══ Provided records
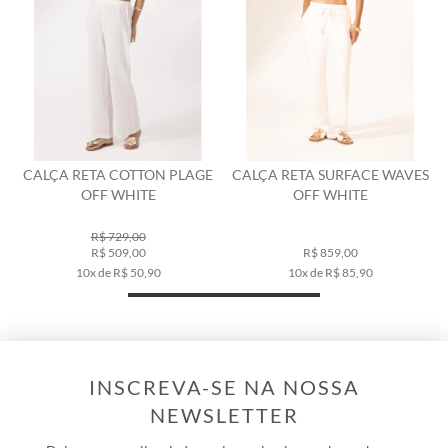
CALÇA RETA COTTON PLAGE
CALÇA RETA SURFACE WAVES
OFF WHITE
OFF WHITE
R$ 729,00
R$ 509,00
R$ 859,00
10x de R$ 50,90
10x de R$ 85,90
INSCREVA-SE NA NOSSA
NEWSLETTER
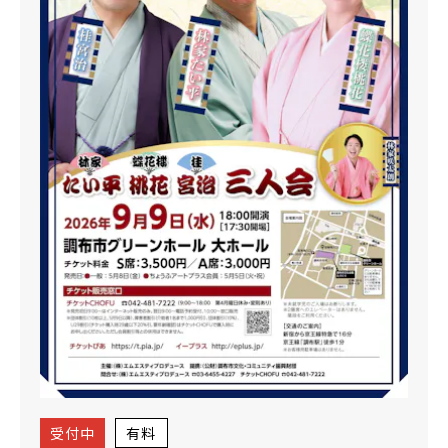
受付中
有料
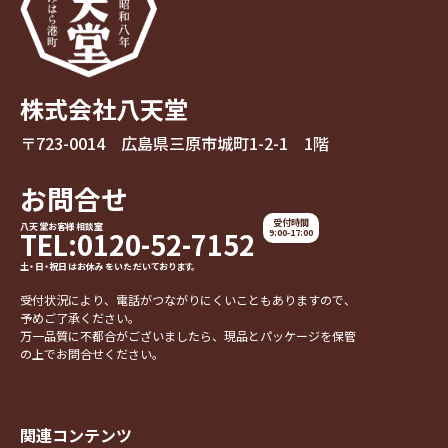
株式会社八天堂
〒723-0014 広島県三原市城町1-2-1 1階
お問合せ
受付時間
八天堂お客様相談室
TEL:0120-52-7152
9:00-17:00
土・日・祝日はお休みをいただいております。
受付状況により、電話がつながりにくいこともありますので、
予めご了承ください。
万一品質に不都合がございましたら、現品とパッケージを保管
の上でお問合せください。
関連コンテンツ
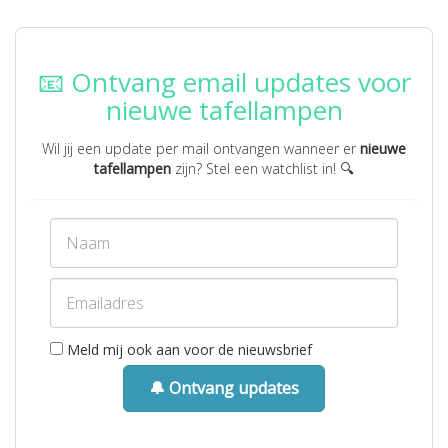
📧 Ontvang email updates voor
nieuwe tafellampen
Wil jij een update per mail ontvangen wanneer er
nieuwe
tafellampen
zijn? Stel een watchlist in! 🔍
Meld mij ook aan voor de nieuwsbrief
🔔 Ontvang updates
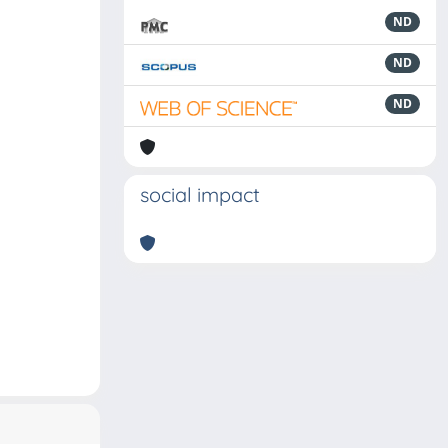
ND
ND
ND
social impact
════
══ Provided records
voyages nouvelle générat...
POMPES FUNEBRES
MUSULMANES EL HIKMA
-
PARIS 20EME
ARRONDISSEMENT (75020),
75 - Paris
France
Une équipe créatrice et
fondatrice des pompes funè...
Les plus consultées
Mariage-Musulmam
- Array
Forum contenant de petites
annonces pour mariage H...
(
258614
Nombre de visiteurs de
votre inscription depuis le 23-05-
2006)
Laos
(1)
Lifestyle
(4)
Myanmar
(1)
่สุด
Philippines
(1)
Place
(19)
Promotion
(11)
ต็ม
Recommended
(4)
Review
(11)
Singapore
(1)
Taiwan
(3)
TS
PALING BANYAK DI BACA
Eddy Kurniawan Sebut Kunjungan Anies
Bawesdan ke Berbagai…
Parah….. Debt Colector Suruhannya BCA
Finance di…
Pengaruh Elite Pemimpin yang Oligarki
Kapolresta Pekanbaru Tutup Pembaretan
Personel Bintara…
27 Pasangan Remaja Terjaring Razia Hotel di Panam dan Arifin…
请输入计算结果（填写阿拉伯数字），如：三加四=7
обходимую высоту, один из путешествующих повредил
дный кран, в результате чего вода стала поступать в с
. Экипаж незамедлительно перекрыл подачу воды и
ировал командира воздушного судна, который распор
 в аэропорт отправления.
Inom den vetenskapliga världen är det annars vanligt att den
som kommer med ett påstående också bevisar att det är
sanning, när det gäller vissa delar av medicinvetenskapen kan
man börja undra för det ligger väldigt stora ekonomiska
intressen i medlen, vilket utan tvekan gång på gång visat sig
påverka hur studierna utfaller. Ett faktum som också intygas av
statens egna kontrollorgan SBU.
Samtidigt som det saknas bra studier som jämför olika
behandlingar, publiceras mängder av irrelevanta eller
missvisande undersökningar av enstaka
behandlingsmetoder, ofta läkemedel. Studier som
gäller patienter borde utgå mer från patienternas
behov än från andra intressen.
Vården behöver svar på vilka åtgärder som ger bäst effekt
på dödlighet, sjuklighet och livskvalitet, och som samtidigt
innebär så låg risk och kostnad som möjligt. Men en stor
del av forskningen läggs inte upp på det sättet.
════
══ Provided records
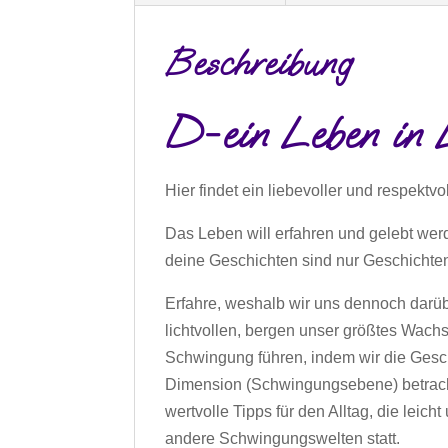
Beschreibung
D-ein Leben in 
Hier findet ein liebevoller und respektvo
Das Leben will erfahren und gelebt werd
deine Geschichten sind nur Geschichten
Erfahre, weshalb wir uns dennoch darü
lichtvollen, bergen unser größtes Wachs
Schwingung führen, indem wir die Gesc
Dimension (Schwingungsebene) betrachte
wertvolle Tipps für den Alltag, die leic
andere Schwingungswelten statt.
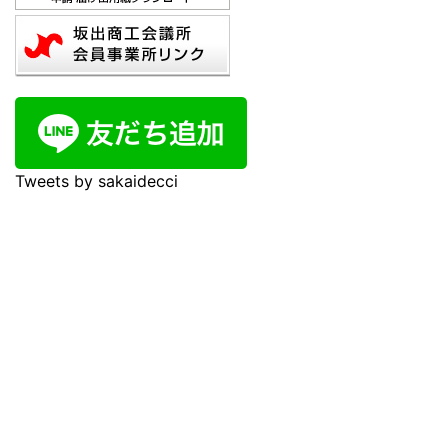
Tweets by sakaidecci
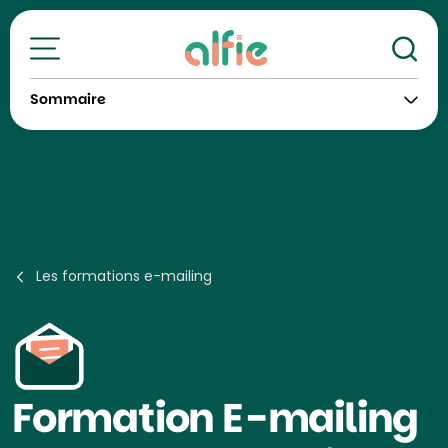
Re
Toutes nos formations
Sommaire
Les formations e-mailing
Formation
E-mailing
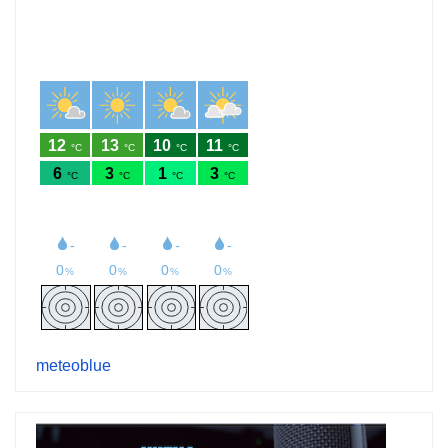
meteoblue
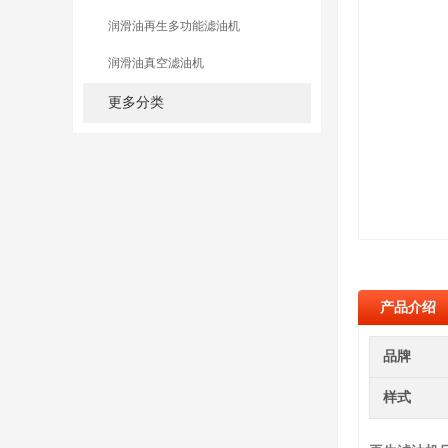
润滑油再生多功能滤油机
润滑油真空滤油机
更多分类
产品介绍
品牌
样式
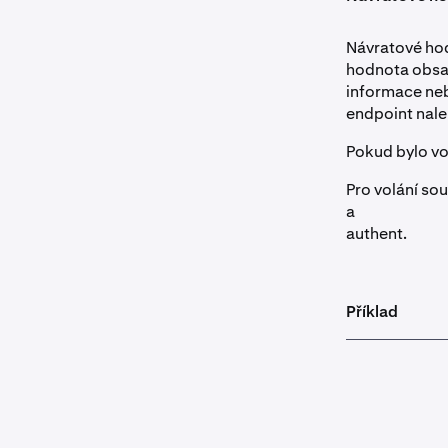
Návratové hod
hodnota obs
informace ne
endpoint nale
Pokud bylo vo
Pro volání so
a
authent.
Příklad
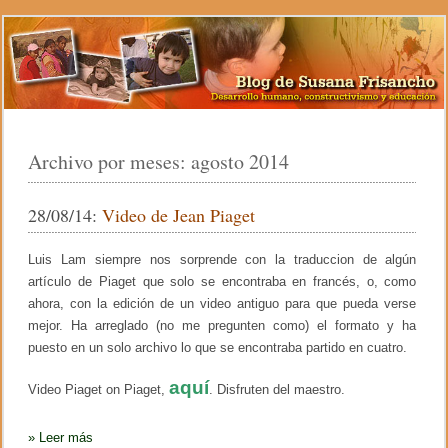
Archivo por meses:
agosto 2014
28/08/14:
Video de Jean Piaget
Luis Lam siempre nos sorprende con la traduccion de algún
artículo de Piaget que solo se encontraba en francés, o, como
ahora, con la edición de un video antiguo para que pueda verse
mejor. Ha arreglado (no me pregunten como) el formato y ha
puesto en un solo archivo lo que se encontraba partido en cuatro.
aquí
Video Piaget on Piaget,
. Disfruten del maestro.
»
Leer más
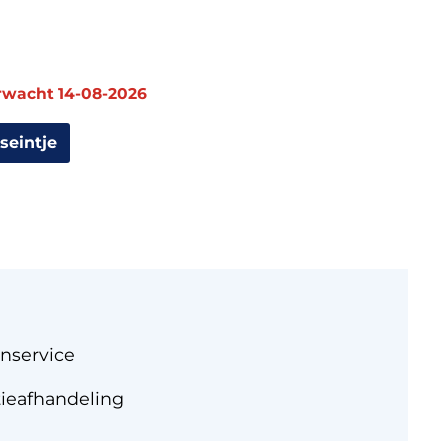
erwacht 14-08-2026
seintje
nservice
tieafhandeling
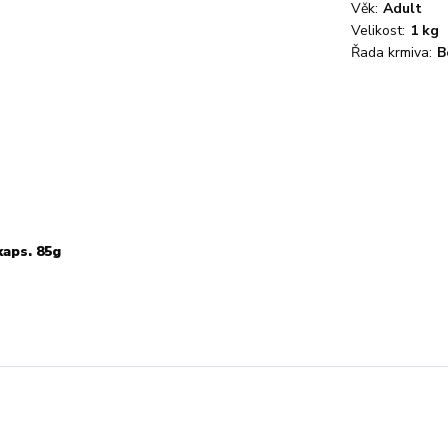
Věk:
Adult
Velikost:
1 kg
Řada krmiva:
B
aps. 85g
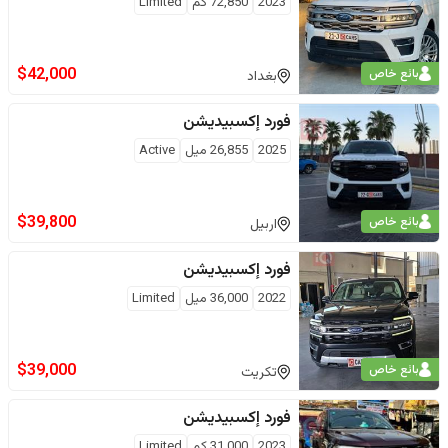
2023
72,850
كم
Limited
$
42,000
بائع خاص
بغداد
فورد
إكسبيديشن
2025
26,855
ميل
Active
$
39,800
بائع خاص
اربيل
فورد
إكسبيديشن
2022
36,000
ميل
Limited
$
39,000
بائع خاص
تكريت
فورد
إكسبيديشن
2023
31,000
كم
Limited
════
Work item
Set down only the lines above that fall between the line holding "Recommended" and the line holding "Personel Bintara…", inclusive, keeping each exact.

Written solution
Recommended
(4)
Review
(11)
Singapore
(1)
Taiwan
(3)
TS
PALING BANYAK DI BACA
Eddy Kurniawan Sebut Kunjungan Anies
Bawesdan ke Berbagai…
Parah….. Debt Colector Suruhannya BCA
Finance di…
Pengaruh Elite Pemimpin yang Oligarki
Kapolresta Pekanbaru Tutup Pembaretan
Personel Bintara…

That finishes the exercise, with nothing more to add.